Proposed amendments to money laundering regulations
As previously reported, in its response to the 2024 consultation on the Money Laundering Regulations (MLRs), HM Treasury stated that it intends to introduce amendments to improve the effectiveness of the regulations by statutory instrument.
It has now published a draft of the statutory instrument, alongside a policy note, detailing each proposed amendment and its policy intent. Among other things, the draft statutory instrument:
- intends to make customer due diligence more proportionate and effective, including through aligning transaction-based customer due diligence requirements for letting agents and art market participants;
- strengthens system coordination, cooperation and information between anti-money laundering and counter-terrorist financing supervisors and other public bodies;
- provides clarity on scope and registration issues, including by converting all monetary thresholds for customer due diligence, reporting and transaction triggers from euros to sterling; and
- reforms registration requirements for the Trust Registration Service, by expanding the categories of trusts required to register on the service.

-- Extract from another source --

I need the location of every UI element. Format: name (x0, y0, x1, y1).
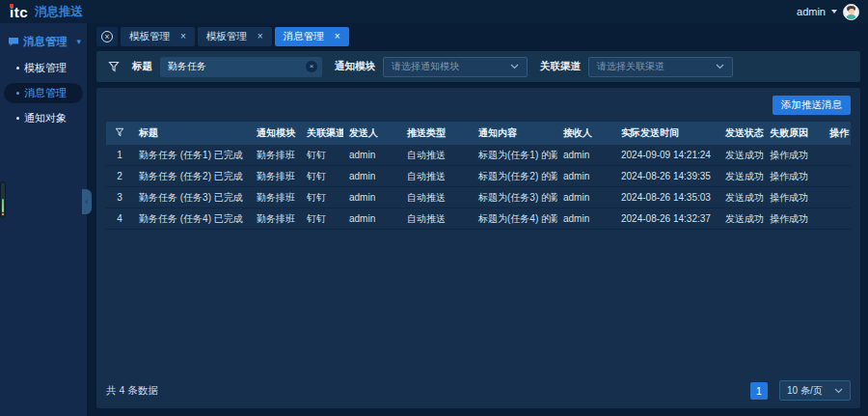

HM Treasury has launched a technical consultation, inviting feedback on the effectiveness of the draft statutory instrument. The deadline for responses is 30 September 2025. Subject to feedback and Parliamentary time, the government expects the final instrument to be laid in early 2026 and to come into force 21 days later.
NCA and FCA publish priorities to combat economic crime
The National Crime Agency (NCA) and the Financial Conduct Authority (FCA) have published nine system priorities to combat economic crime, in line with the UK's Economic Crime Plan 2.
The priorities, which are endorsed by the Home Office and HM Treasury, align with both the National Risk Assessment and the NCA National Strategic Assessment and aim to support the public and private sectors in effectively allocating resources in areas where they are most needed.
The nine priorities, which are considered to be equal, are as follows:
- economic crime and sanctions evasion facilitated by professional services;
- transaction flows and corporate structures exploited by overseas politically exposed persons;
- protecting the public by creating a resilient cryptoasset ecosystem;
- criminal cash consolidation, cross-border movement and deposit into the UK banking system;
- money laundering in the UK or through UK corporate structures on behalf of international organised criminal groups with links to priority jurisdictions;
- fraud committed by international offenders targeting UK victims, including international organised criminal groups with links to criminality in priority jurisdictions;
- the exploitation of money mules for fraud and other purposes including terrorist financing;
- tackling the significant proportion of fraud losses originating from telecommunications services and online platforms; and
- terrorist financing in the UK, or individuals or groups engaged in attack planning or disseminating terrorist ideology.
A newly created System Prioritisation Governance Group will oversee the governance of these priorities. Further guidance is expected to be published in due course to support firms in interpreting these priorities alongside the recently published National Risk Assessment (see more above and in our dedicated Insight).